La lucha contra el cambio climático y la contaminación de los océanos enfrenta problemas similares. Si la factura de gastar tanto de plástico la siguen pagando los océanos, seguiremos consumiendo plástico. Si comprar carne de vaca sale demasiado barato, seguiremos consumiéndola, aunque requiera el 70% del agua disponible del planeta o emita el 24% de gases de efecto invernadero. Si volar en Estados Unidos cuesta menos que comprar un sofá, seguiremos haciéndolo (mientras nos deje en Trump). Si comer aguacates mexicanos o kiwis neozelandeses sigue a nuestro alcance, seguirán en marcha los barcos que nos los llevan a casa. El egoísmo individual, recordemos, acaba perjudicando el colectivo.

A pesar de que haya ciudadanos que empiezan a tomar opciones solidarias o responsables en estos sentidos, el problema será vigente mientras dependa de la iniciativa individual. Por la misma regla de tres, no importa que una mayoría de la población madrileña se quedara en casa si un puñado de infectados viaja a Liverpool, Murcia o Galicia. Todos ellos creían que no pasaría nada.

Sucede lo mismo con el aprovisionamiento masivo de alimentos, mascarillas y, sí, papel higiénico. Si todos nos quedamos en casa y compramos como lo solemos hacer, todos tendremos productos de primera necesidad. La paradoja es que, cuanto más vemos que los demás compran con compulsión, más miedo tenemos a ser nosotros los que nos quedamos sin nada. Y acabamos alineándose con la conducta colectivamente estúpida pero individualmente racional. De hecho, cada vez, más razones tenemos para correr a comprar.

Pero estas lecciones se conocen desde hace décadas y han servido para poner en marcha muchas políticas o el Estado de Bienestar mismo. En cierto modo, haber resuelto la cuestión del egoísmo individual ya nos dejó problemas como una pandemia medio solucionados.
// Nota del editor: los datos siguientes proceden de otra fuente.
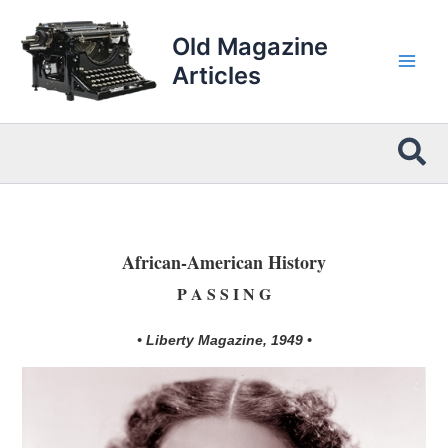
Skip
to
Old Magazine
content
Articles
Sea
African-American History
P A S S I N G
• Liberty Magazine, 1949 •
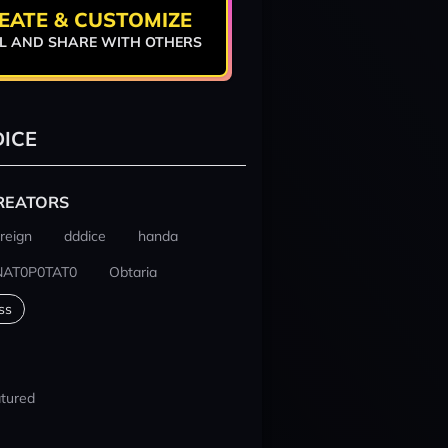
EATE & CUSTOMIZE
L AND SHARE WITH OTHERS
ICE
REATORS
reign
dddice
handa
NAT0P0TAT0
Obtaria
ss
tured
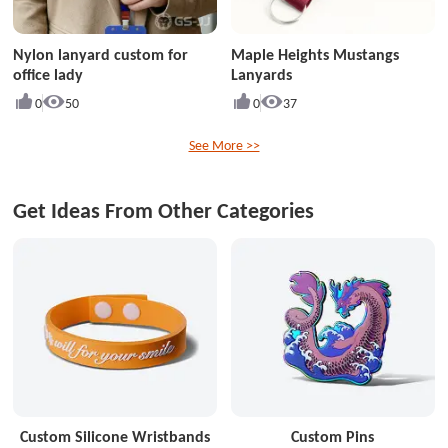
Nylon lanyard custom for
Maple Heights Mustangs
office lady
Lanyards
0
50
0
37
See More >>
Get Ideas From Other Categories
Custom Silicone Wristbands
Custom Pins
Que tengamos una sanidad pública universal es el resultado de conocer cómo somos los humanos. El sistema sanitario público nace de la convicción de que las aportaciones voluntarias a una caja común serían insuficientes y que grandes sectores de la población no querrían o no podrían pagar una aseguradora o una mutua. Obligar todos a pagar resuelve el problema de la decisión individual egoísta.
Con todo, no todos los países tienen los mismos sistemas de salud ni han emprendido las mismas políticas.

omparar el comportamiento de cada una de las sociedades que hemos sufrido la pandemia es lo que los científicos consideran “interesante”, al igual que lo será determinar cómo de autoritario debe ser un gobierno cuando quiere detener un problema global. Las pistas ya están sobre la mesa.

China ya ha comenzado su propaganda, pero la diferencia de partida es clarísima: el 23 de enero cerró Wuhan (11 millones) y, después, la provincia de Hubei (60 millones), con policías y soldados. Tenían 571 infectados y 17 muertos. Madrid, con menos de siete millones de habitantes, tenía ayer más de 5.500 infectados y casi 400 muertos y seguía abierta.

Trump ha actuado como acostumbra, esto es, unilateralmente y con impulsividad y ha prohibido los vuelos desde Europa durante treinta días, lo que será celebrada por quienes perciben que la contundencia es necesaria. Un asunto diferente es qué hacer con los infectados que ya están en el país. Hay segmentos enormes de la población sin cobertura médica, millones de estudiantes están volviendo a casa después del cierre de las universidades y, recordemos, es un país donde las bajas por enfermedad no están garantizadas, mucho menos si son para cuidar los familiares. Quizás la única buena noticia que nos dejará la pandemia será que la sanidad pública será, por fin, indiscutible.